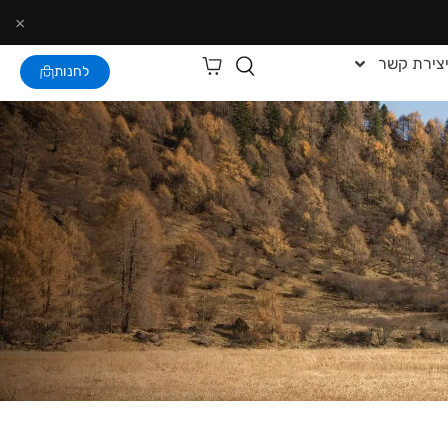
×
צירת קשר
לחנות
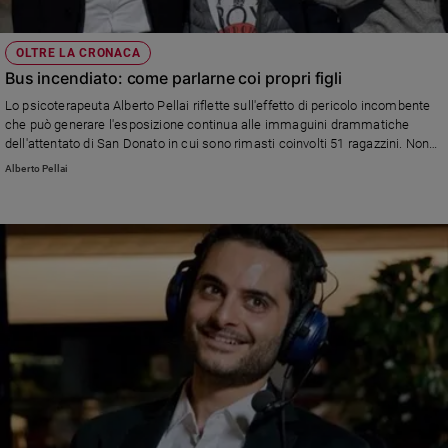
OLTRE LA CRONACA
Bus incendiato: come parlarne coi propri figli
Lo psicoterapeuta Alberto Pellai riflette sull'effetto di pericolo incombente
che può generare l'esposizione continua alle immaguini drammatiche
dell'attentato di San Donato in cui sono rimasti coinvolti 51 ragazzini. Non
bisogna generalizzare e conservare nei figli un atteggiamento di fiducia.
Alberto Pellai
L'episodio può anche essere l'occasione per riflettere insieme su bene e
male, superando la diffidenza verso lo straniero, anche perché lo stesso
ragazzino che ha dato l'allarme, in questo caso l'eroe, è straniero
___
● WORK TO BE COMPLETED
Reply with the lines from the one that contains "bisogna generalizzare e" through the last line of the material above, copied exactly and nothing else.

● TASK OUTPUT
bisogna generalizzare e conservare nei figli un atteggiamento di fiducia.
Alberto Pellai
L'episodio può anche essere l'occasione per riflettere insieme su bene e
male, superando la diffidenza verso lo straniero, anche perché lo stesso
ragazzino che ha dato l'allarme, in questo caso l'eroe, è straniero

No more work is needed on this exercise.